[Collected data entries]
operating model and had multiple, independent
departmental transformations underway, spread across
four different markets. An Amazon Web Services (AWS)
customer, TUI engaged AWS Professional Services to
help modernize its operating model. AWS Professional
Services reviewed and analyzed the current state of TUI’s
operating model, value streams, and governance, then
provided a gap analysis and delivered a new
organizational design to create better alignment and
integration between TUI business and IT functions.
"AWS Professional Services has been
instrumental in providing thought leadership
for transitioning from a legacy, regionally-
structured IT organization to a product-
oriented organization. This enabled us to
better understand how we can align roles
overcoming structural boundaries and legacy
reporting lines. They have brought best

[Work to complete]:
All the entries are to be set down exactly as they appear.

[Answer to this problem]:
operating model and had multiple, independent
departmental transformations underway, spread across
four different markets. An Amazon Web Services (AWS)
customer, TUI engaged AWS Professional Services to
help modernize its operating model. AWS Professional
Services reviewed and analyzed the current state of TUI’s
operating model, value streams, and governance, then
provided a gap analysis and delivered a new
organizational design to create better alignment and
integration between TUI business and IT functions.
"AWS Professional Services has been
instrumental in providing thought leadership
for transitioning from a legacy, regionally-
structured IT organization to a product-
oriented organization. This enabled us to
better understand how we can align roles
overcoming structural boundaries and legacy
reporting lines. They have brought best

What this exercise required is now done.